EXERCISE BRIEF: Take from the records below each line that holds "профессионалов".

RAW DATA:
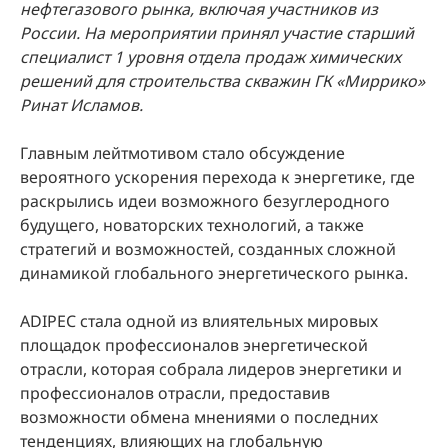
нефтегазового рынка, включая участников из
России. На мероприятии принял участие старший
специалист 1 уровня отдела продаж химических
решений для строительства скважин ГК «Миррико»
Ринат Исламов.
Главным лейтмотивом стало обсуждение
вероятного ускорения перехода к энергетике, где
раскрылись идеи возможного безуглеродного
будущего, новаторских технологий, а также
стратегий и возможностей, созданных сложной
динамикой глобального энергетического рынка.
ADIPEC стала одной из влиятельных мировых
площадок профессионалов энергетической
отрасли, которая собрала лидеров энергетики и
профессионалов отрасли, предоставив
возможности обмена мнениями о последних
тенденциях, влияющих на глобальную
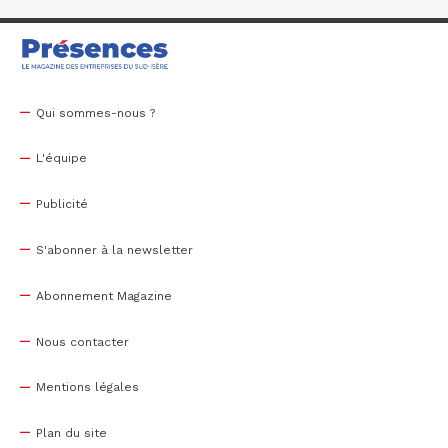
Qui sommes-nous ?
L'équipe
Publicité
S'abonner à la newsletter
Abonnement Magazine
Nous contacter
Mentions légales
Plan du site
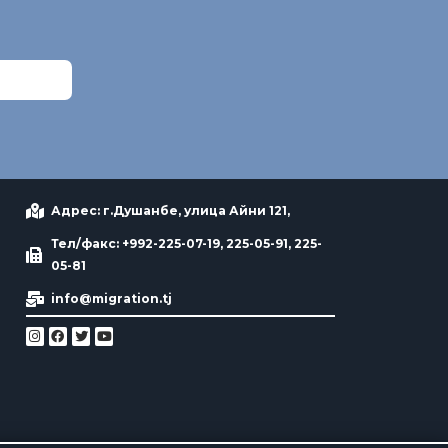
Адрес: г.Душанбе, улица Айни 121,
Тел/факс: +992-225-07-19, 225-05-91, 225-
05-81
info@migration.tj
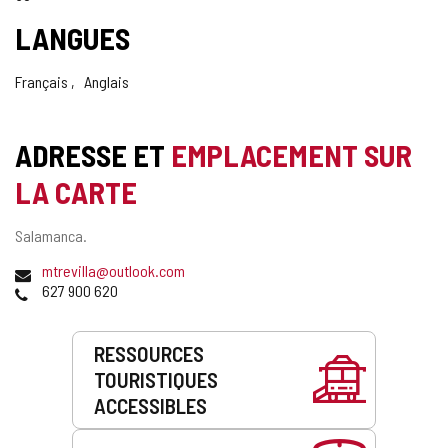
LANGUES
Français
Anglais
ADRESSE ET
EMPLACEMENT SUR
LA CARTE
Adresse
Salamanca.
postale
Adresse
mtrevilla@outlook.com
de
Téléphones
627 900 620
courrier
électronique
Prestations
RESSOURCES
de
TOURISTIQUES
service
ACCESSIBLES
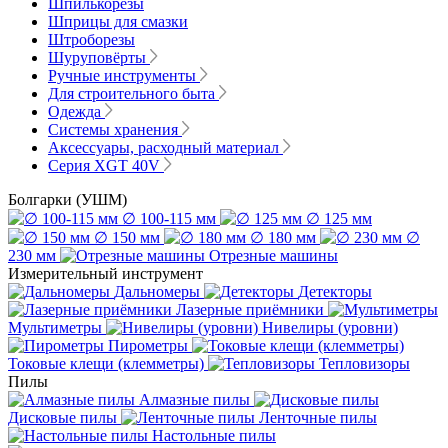
Шпилькорезы
Шприцы для смазки
Штроборезы
Шуруповёрты
Ручные инструменты
Для строительного быта
Одежда
Системы хранения
Аксессуары, расходный материал
Серия XGT 40V
Болгарки (УШМ)
∅ 100-115 мм
∅ 125 мм
∅ 150 мм
∅ 180 мм
∅
230 мм
Отрезные машины
Измерительный инструмент
Дальномеры
Детекторы
Лазерные приёмники
Мультиметры
Нивелиры (уровни)
Пирометры
Токовые клещи (клемметры)
Тепловизоры
Пилы
Алмазные пилы
Дисковые пилы
Ленточные пилы
Настольные пилы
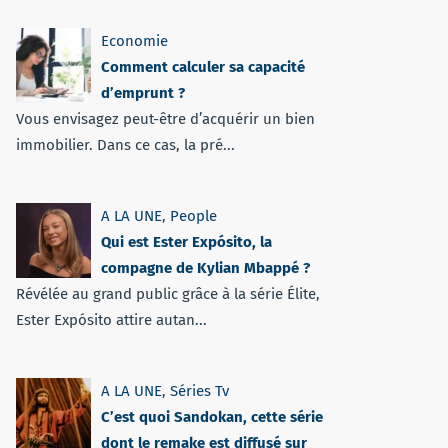
Economie
Comment calculer sa capacité
d’emprunt ?
Vous envisagez peut-être d’acquérir un bien
immobilier. Dans ce cas, la pré...
A LA UNE
,
People
Qui est Ester Expósito, la
compagne de Kylian Mbappé ?
Révélée au grand public grâce à la série Élite,
Ester Expósito attire autan...
A LA UNE
,
Séries Tv
C’est quoi Sandokan, cette série
dont le remake est diffusé sur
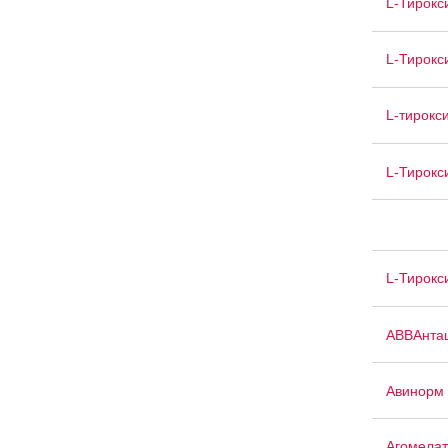
L-Тирокс
L-Тирокс
L-тирокс
L-Тирокс
L-Тирокс
АВВАнта
Авинорм 
Агомелат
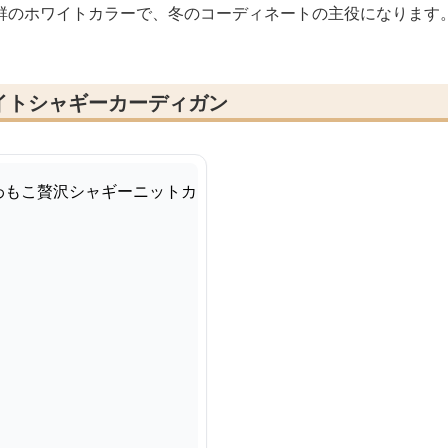
群のホワイトカラーで、冬のコーディネートの主役になります
イトシャギーカーディガン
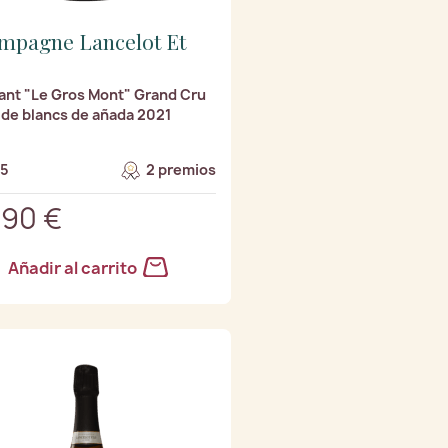
mpagne Lancelot Et
nt "Le Gros Mont" Grand Cru
 de blancs de añada 2021
/5
2 premios
,90 €
Añadir al carrito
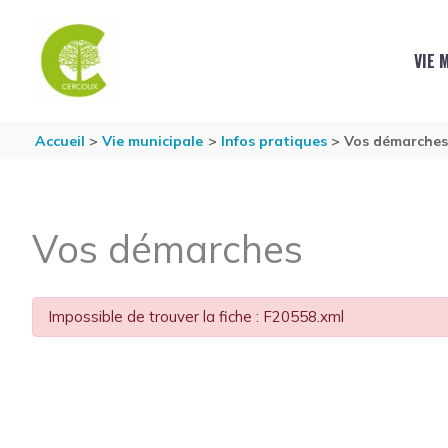
Aller au contenu
Aller au pied de page
VIE 
Accueil
Vie municipale
Infos pratiques
Vos démarche
Vos démarches
Impossible de trouver la fiche : F20558.xml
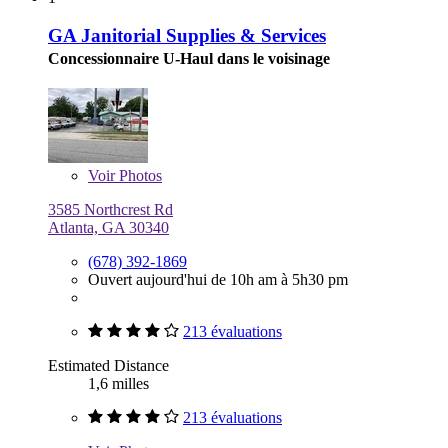
GA Janitorial Supplies & Services
Concessionnaire U-Haul dans le voisinage
Voir
Photos
3585 Northcrest Rd
Atlanta, GA 30340
(678) 392-1869
Ouvert aujourd'hui de 10h am à 5h30 pm
213 évaluations
Estimated Distance
1,6 milles
213 évaluations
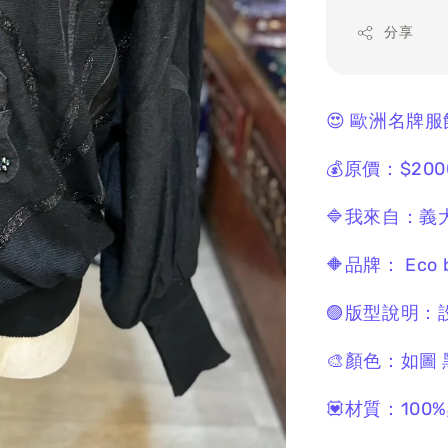
分享
😍 歐洲名牌
💰原價：$200
🔷我來自：義
🔶品牌： Eco b
🟣版型說明：
🎨顏色：如圖
💟材質：10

EXERCISE SOLUTION:
площадок профессионалов энергетической
профессионалов отрасли, предоставив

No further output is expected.